During the housing boom, these four states were among the favorites of speculators with many investors hoping to flip homes for fast profits. Now with the sub-prime crisis heating up, prices of homes have lowered and investor strategy is backfiring.
As a result, some investors have "simply walked away from their mortgages," said Doug Duncan, chief economist of the MBA, echoing recent comments from executives of Countrywide Financial Corp., the nation's largest mortgage lender.
Investor defaults are likely to add to the spate of foreclosed homes hitting the market over the next year or two, even as much tighter lending standards cut many potential buyers out of the market.
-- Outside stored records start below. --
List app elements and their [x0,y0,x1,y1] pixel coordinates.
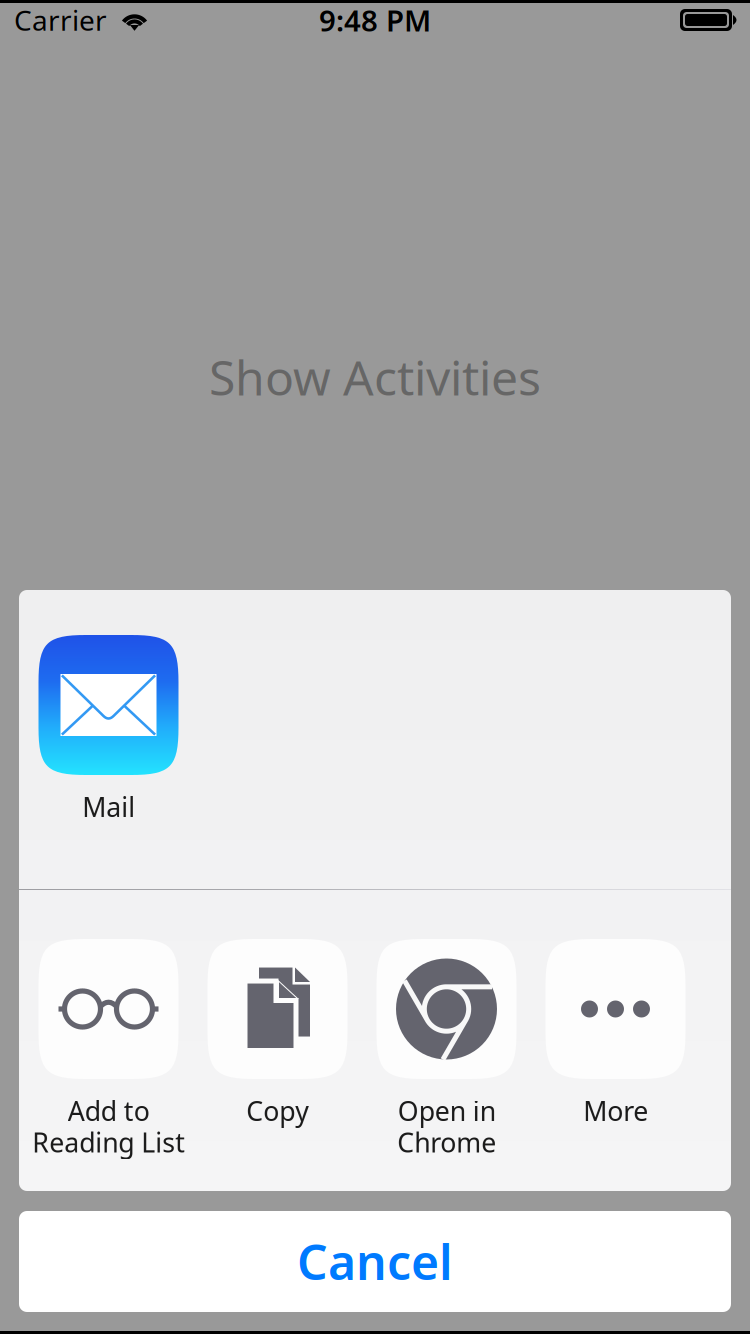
button[interactable]: More [531,939,700,1174]
staticText: Add to Reading List [32,1093,185,1160]
button[interactable]: Cancel [19,1211,731,1312]
button[interactable]: Mail [24,635,193,889]
staticText: More [583,1093,648,1128]
staticText: 9:48 PM [319,0,431,40]
staticText: Mail [82,789,135,824]
staticText: Open in Chrome [397,1093,496,1160]
staticText: Show Activities [209,345,541,409]
button[interactable]: Show Activities [0,337,750,417]
staticText: Carrier [14,1,107,39]
button[interactable]: Add to Reading List [24,939,193,1174]
staticText: Copy [246,1093,309,1128]
button[interactable]: Copy [193,939,362,1174]
staticText: Cancel [297,1230,453,1293]
button[interactable]: Open in Chrome [362,939,531,1174]
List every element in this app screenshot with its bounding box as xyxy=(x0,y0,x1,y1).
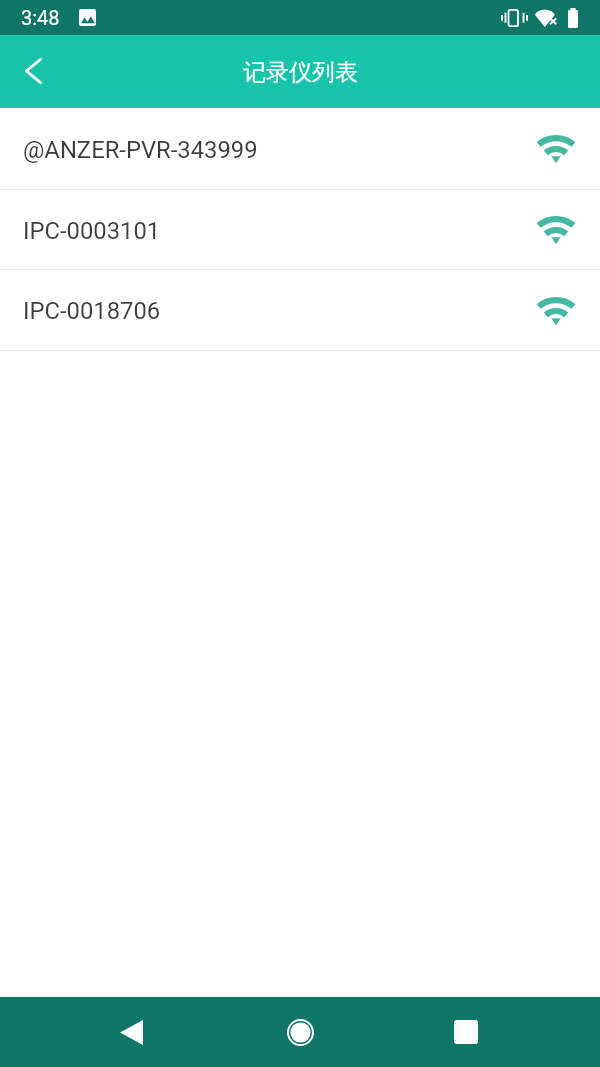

Economists at Goldman Sachs Group are predicting that home prices nationwide will fall an average of approximately 7% this year and in 2008.
Loans for properties not owner-occupied in Nevada, Arizona and Florida accounted for nearly a third of all home mortgages issued in 2005. The figure was 14% for California and 17% for the nation as a whole. The nationwide share for these primarily investor loans was in a range of about 5% to 7% in the 1990s, then jumped to 11% in 2002, 12% in 2003 and 15% in 2004.
In Nevada, homes that weren't occupied by the owner accounted for 32% of the prime-mortgage defaults recorded as of June 30, the MBA said. Such homes accounted for about a quarter of prime-loan defaults in Florida and Arizona and a fifth in California. For the nation as a whole, the figure was 16%.